§ **Exercise instructions**
What you should copy is the line containing "pouvoir être intégrés" and all lines after it in the entries below, exactly and without anything added.
[[ Given records, beginning ]]
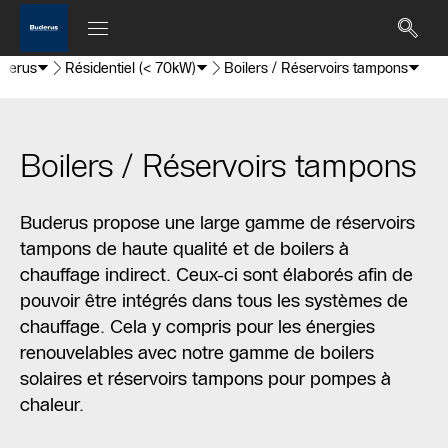
uderus
Résidentiel (< 70kW)
Boilers / Réservoirs tampons
Boilers / Réservoirs tampons
Buderus propose une large gamme de réservoirs
tampons de haute qualité et de boilers à
chauffage indirect. Ceux-ci sont élaborés afin de
pouvoir être intégrés dans tous les systèmes de
chauffage. Cela y compris pour les énergies
renouvelables avec notre gamme de boilers
solaires et réservoirs tampons pour pompes à
chaleur.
[[ Given records, end ]]
§ **Response area**
pouvoir être intégrés dans tous les systèmes de
chauffage. Cela y compris pour les énergies
renouvelables avec notre gamme de boilers
solaires et réservoirs tampons pour pompes à
chaleur.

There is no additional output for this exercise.